**WORK TO BE COMPLETED:**
Quote the entries word for word. Omit the pictures.
·····
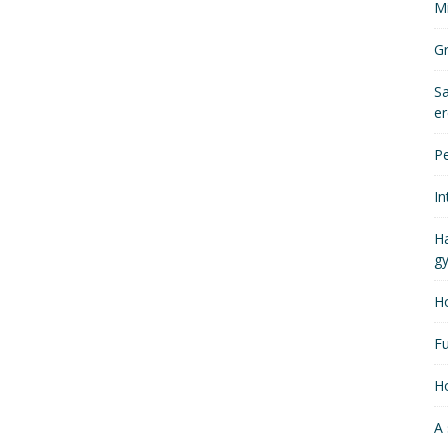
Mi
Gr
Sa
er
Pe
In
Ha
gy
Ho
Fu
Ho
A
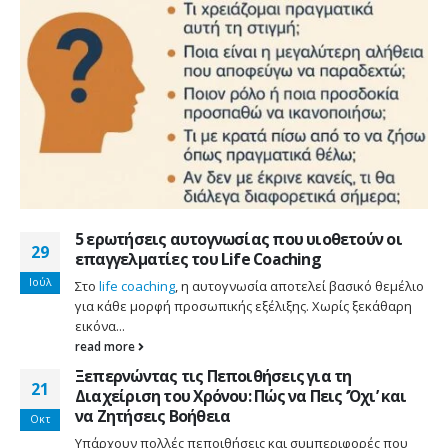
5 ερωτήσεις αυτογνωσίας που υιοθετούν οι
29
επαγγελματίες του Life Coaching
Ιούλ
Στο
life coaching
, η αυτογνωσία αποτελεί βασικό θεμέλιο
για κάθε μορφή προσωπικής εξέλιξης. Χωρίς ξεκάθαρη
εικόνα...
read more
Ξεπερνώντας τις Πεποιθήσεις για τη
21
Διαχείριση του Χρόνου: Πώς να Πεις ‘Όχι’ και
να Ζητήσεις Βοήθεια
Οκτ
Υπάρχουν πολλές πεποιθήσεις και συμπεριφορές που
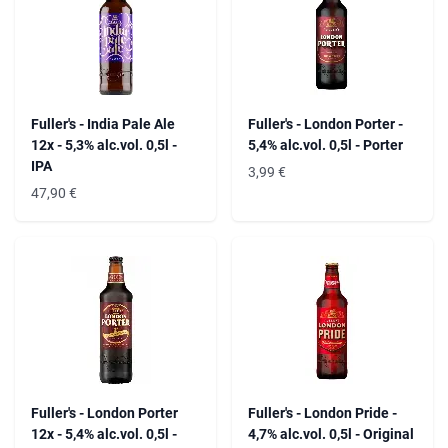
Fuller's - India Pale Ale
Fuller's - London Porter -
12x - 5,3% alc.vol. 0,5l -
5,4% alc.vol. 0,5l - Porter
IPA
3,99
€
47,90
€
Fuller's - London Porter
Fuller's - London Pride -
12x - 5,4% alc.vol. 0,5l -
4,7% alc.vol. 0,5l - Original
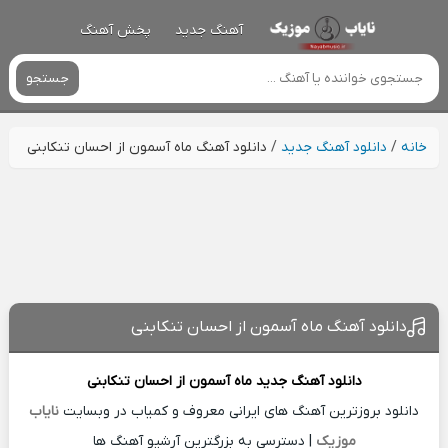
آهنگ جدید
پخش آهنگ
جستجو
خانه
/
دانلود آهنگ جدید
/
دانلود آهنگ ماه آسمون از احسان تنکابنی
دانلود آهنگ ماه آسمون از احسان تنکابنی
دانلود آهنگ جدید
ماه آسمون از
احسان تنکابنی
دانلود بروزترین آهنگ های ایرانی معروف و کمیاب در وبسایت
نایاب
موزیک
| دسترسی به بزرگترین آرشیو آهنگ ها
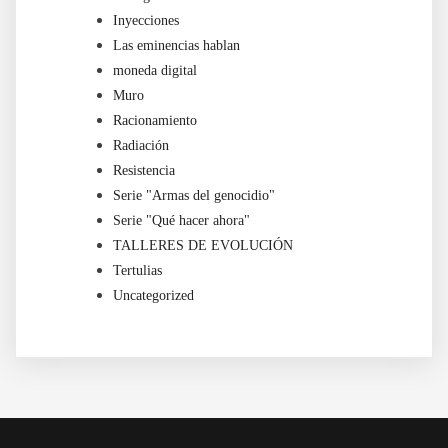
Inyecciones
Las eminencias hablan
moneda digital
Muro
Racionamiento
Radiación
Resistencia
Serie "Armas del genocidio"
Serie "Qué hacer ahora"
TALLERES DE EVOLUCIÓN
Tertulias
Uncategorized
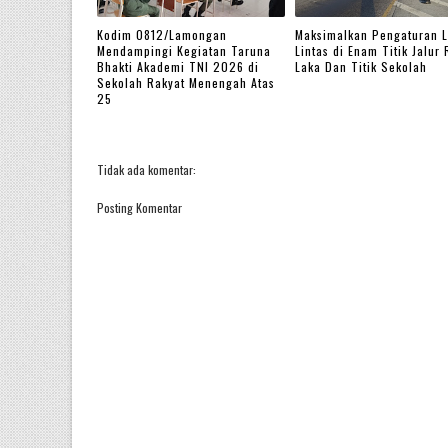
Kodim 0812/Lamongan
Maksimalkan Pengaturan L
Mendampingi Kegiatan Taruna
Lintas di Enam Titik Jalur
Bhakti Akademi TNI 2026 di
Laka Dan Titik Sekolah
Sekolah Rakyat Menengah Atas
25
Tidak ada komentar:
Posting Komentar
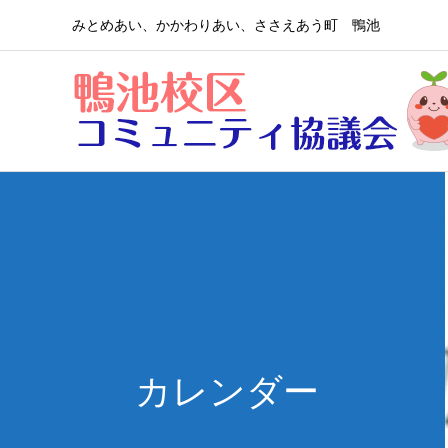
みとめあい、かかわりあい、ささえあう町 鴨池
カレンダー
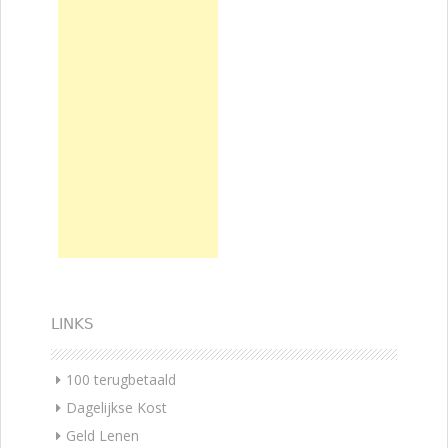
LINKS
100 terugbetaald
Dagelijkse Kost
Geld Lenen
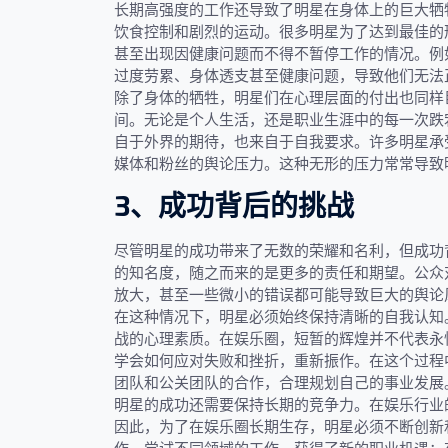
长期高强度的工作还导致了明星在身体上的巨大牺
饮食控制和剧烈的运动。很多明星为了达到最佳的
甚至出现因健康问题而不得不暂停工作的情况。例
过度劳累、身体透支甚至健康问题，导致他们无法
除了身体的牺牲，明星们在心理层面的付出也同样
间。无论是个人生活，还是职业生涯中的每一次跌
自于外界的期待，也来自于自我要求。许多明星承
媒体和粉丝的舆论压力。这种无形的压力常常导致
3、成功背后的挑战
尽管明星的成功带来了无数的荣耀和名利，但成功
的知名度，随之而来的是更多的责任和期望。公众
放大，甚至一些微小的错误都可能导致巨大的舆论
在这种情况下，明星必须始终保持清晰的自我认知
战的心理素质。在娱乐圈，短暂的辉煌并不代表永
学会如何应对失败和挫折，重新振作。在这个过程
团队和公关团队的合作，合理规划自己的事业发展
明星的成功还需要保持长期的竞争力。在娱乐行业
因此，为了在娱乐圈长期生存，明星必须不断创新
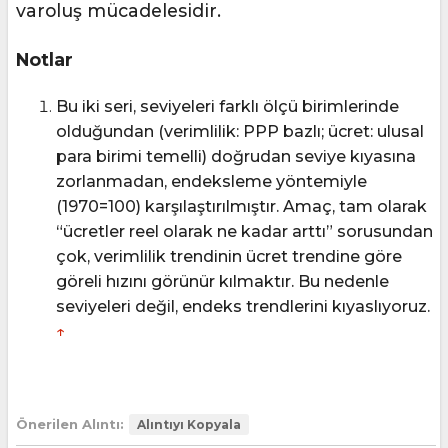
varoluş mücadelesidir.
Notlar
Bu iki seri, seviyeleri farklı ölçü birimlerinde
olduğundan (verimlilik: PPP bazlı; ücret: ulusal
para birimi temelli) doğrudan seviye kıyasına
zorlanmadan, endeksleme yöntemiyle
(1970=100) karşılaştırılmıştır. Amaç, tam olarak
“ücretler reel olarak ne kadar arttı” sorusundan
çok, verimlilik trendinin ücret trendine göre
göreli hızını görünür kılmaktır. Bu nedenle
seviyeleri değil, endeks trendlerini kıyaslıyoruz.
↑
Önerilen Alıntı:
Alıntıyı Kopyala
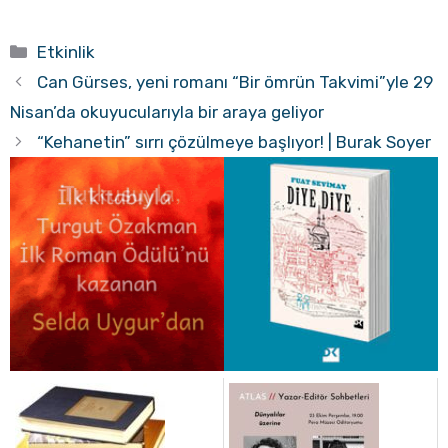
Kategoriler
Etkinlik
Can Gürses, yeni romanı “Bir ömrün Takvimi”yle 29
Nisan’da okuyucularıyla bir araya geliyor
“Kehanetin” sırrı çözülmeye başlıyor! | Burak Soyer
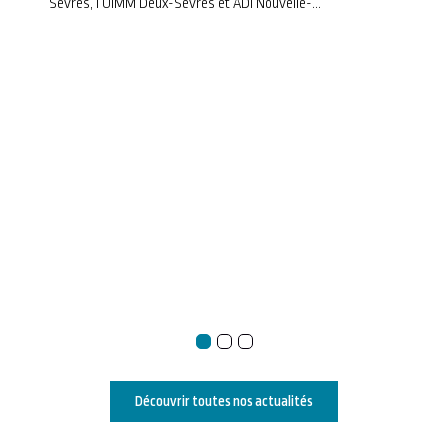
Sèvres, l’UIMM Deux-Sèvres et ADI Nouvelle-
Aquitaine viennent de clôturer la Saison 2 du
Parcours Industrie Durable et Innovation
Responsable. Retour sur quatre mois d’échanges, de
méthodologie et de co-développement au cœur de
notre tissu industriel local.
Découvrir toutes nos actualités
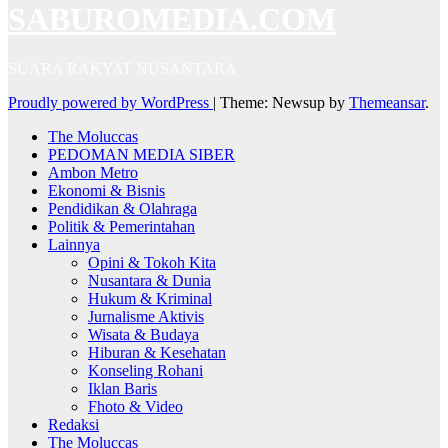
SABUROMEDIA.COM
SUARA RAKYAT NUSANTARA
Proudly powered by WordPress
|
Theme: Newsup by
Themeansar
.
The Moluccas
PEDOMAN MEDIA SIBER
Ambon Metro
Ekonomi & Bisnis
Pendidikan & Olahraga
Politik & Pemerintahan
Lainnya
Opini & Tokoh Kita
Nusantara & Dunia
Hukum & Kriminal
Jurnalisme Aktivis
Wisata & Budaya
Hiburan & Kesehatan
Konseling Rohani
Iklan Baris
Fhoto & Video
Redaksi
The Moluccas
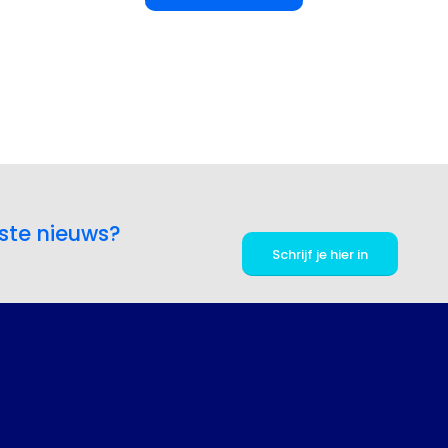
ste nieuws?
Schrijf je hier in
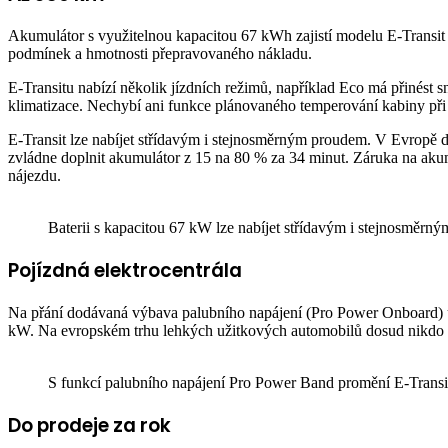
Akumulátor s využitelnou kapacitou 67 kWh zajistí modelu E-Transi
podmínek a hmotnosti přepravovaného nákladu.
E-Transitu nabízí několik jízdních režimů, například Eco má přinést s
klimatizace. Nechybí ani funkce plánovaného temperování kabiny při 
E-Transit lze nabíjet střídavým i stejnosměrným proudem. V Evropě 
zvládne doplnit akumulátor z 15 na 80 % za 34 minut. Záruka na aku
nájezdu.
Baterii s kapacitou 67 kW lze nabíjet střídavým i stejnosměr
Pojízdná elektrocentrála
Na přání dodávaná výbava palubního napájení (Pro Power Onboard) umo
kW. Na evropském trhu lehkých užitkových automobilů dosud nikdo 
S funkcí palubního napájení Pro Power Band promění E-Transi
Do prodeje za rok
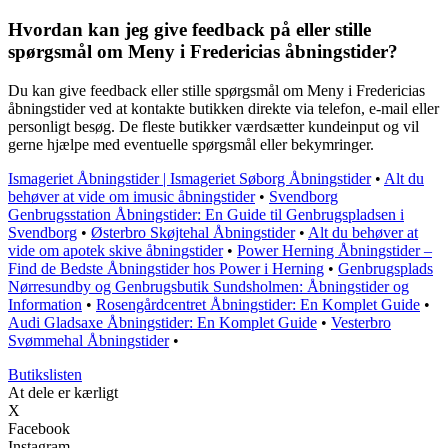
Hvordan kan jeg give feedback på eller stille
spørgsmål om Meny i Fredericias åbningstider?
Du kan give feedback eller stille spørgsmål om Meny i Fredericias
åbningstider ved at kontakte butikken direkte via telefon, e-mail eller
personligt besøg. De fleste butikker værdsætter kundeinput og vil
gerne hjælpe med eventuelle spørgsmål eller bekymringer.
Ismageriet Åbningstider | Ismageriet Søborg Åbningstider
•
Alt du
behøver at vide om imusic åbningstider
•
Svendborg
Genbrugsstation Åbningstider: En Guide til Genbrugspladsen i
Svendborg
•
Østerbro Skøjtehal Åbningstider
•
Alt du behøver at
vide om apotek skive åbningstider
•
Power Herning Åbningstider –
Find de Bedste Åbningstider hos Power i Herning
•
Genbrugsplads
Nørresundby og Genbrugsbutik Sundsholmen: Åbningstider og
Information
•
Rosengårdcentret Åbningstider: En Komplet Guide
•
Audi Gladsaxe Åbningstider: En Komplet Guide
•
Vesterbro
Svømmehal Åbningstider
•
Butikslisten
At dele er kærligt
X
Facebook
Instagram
·····
**EXERCISE RESPONSE:**
Mi
Gr
Sa
er
Pe
In
Ha
gy
Ho
Fu
Ho
A
5 ερωτήσεις αυτογνωσίας που υιοθετούν οι
29
επαγγελματίες του Life Coaching
Ιούλ
Στο
life coaching
, η αυτογνωσία αποτελεί βασικό θεμέλιο
για κάθε μορφή προσωπικής εξέλιξης. Χωρίς ξεκάθαρη
εικόνα...
read more
Ξεπερνώντας τις Πεποιθήσεις για τη
21
Διαχείριση του Χρόνου: Πώς να Πεις ‘Όχι’ και
να Ζητήσεις Βοήθεια
Οκτ
Υπάρχουν πολλές πεποιθήσεις και συμπεριφορές που
Fuller's - India Pale Ale
Fuller's - London Porter -
12x - 5,3% alc.vol. 0,5l -
5,4% alc.vol. 0,5l - Porter
IPA
3,99
€
47,90
€
Fuller's - London Porter
Fuller's - London Pride -
12x - 5,4% alc.vol. 0,5l -
4,7% alc.vol. 0,5l - Original
آهنگ جدید
پخش آهنگ
جستجو
خانه
/
دانلود آهنگ جدید
/
دانلود آهنگ ماه آسمون از احسان تنکابنی
دانلود آهنگ ماه آسمون از احسان تنکابنی
دانلود آهنگ جدید
ماه آسمون از
احسان تنکابنی
دانلود بروزترین آهنگ های ایرانی معروف و کمیاب در وبسایت
نایاب
موزیک
| دسترسی به بزرگترین آرشیو آهنگ ها
Inyecciones
Las eminencias hablan
moneda digital
Muro
Racionamiento
Radiación
Resistencia
Serie "Armas del genocidio"
Serie "Qué hacer ahora"
TALLERES DE EVOLUCIÓN
Tertulias
Uncategorized
Kodim 0812/Lamongan
Maksimalkan Pengaturan L
Mendampingi Kegiatan Taruna
Lintas di Enam Titik Jalur
Bhakti Akademi TNI 2026 di
Laka Dan Titik Sekolah
Sekolah Rakyat Menengah Atas
25
Tidak ada komentar:
Posting Komentar
みとめあい、かかわりあい、ささえあう町 鴨池
カレンダー
LINKS
100 terugbetaald
Dagelijkse Kost
Geld Lenen
长期高强度的工作还导致了明星在身体上的巨大牺
饮食控制和剧烈的运动。很多明星为了达到最佳的
甚至出现因健康问题而不得不暂停工作的情况。例
过度劳累、身体透支甚至健康问题，导致他们无法
除了身体的牺牲，明星们在心理层面的付出也同样
间。无论是个人生活，还是职业生涯中的每一次跌
自于外界的期待，也来自于自我要求。许多明星承
媒体和粉丝的舆论压力。这种无形的压力常常导致
3、成功背后的挑战
尽管明星的成功带来了无数的荣耀和名利，但成功
的知名度，随之而来的是更多的责任和期望。公众
放大，甚至一些微小的错误都可能导致巨大的舆论
在这种情况下，明星必须始终保持清晰的自我认知
战的心理素质。在娱乐圈，短暂的辉煌并不代表永
学会如何应对失败和挫折，重新振作。在这个过程
团队和公关团队的合作，合理规划自己的事业发展
明星的成功还需要保持长期的竞争力。在娱乐行业
因此，为了在娱乐圈长期生存，明星必须不断创新
varoluş mücadelesidir.
Notlar
Bu iki seri, seviyeleri farklı ölçü birimlerinde
olduğundan (verimlilik: PPP bazlı; ücret: ulusal
para birimi temelli) doğrudan seviye kıyasına
zorlanmadan, endeksleme yöntemiyle
(1970=100) karşılaştırılmıştır. Amaç, tam olarak
“ücretler reel olarak ne kadar arttı” sorusundan
çok, verimlilik trendinin ücret trendine göre
göreli hızını görünür kılmaktır. Bu nedenle
seviyeleri değil, endeks trendlerini kıyaslıyoruz.
↑
Önerilen Alıntı:
Alıntıyı Kopyala
Kategoriler
Etkinlik
Can Gürses, yeni romanı “Bir ömrün Takvimi”yle 29
Nisan’da okuyucularıyla bir araya geliyor
“Kehanetin” sırrı çözülmeye başlıyor! | Burak Soyer
Sèvres, l’UIMM Deux-Sèvres et ADI Nouvelle-
Aquitaine viennent de clôturer la Saison 2 du
Parcours Industrie Durable et Innovation
Responsable. Retour sur quatre mois d’échanges, de
méthodologie et de co-développement au cœur de
notre tissu industriel local.
Découvrir toutes nos actualités
SABUROMEDIA.COM
SUARA RAKYAT NUSANTARA
Proudly powered by WordPress
|
Theme: Newsup by
Themeansar
.
The Moluccas
PEDOMAN MEDIA SIBER
Ambon Metro
Ekonomi & Bisnis
Pendidikan & Olahraga
Politik & Pemerintahan
Lainnya
Opini & Tokoh Kita
Nusantara & Dunia
Hukum & Kriminal
Jurnalisme Aktivis
Wisata & Budaya
Hiburan & Kesehatan
Konseling Rohani
Iklan Baris
Fhoto & Video
Redaksi
The Moluccas
ste nieuws?
Schrijf je hier in
Akumulátor s využitelnou kapacitou 67 kWh zajistí modelu E-Transi
podmínek a hmotnosti přepravovaného nákladu.
E-Transitu nabízí několik jízdních režimů, například Eco má přinést s
klimatizace. Nechybí ani funkce plánovaného temperování kabiny při 
E-Transit lze nabíjet střídavým i stejnosměrným proudem. V Evropě 
zvládne doplnit akumulátor z 15 na 80 % za 34 minut. Záruka na aku
nájezdu.
Baterii s kapacitou 67 kW lze nabíjet střídavým i stejnosměr
Pojízdná elektrocentrála
Na přání dodávaná výbava palubního napájení (Pro Power Onboard) umo
kW. Na evropském trhu lehkých užitkových automobilů dosud nikdo 
S funkcí palubního napájení Pro Power Band promění E-Transi
Do prodeje za rok
Hvordan kan jeg give feedback på eller stille
spørgsmål om Meny i Fredericias åbningstider?
Du kan give feedback eller stille spørgsmål om Meny i Fredericias
åbningstider ved at kontakte butikken direkte via telefon, e-mail eller
personligt besøg. De fleste butikker værdsætter kundeinput og vil
gerne hjælpe med eventuelle spørgsmål eller bekymringer.
Ismageriet Åbningstider | Ismageriet Søborg Åbningstider
•
Alt du
behøver at vide om imusic åbningstider
•
Svendborg
Genbrugsstation Åbningstider: En Guide til Genbrugspladsen i
Svendborg
•
Østerbro Skøjtehal Åbningstider
•
Alt du behøver at
vide om apotek skive åbningstider
•
Power Herning Åbningstider –
Find de Bedste Åbningstider hos Power i Herning
•
Genbrugsplads
Nørresundby og Genbrugsbutik Sundsholmen: Åbningstider og
Information
•
Rosengårdcentret Åbningstider: En Komplet Guide
•
Audi Gladsaxe Åbningstider: En Komplet Guide
•
Vesterbro
Svømmehal Åbningstider
•
Butikslisten
At dele er kærligt
X
Facebook
Instagram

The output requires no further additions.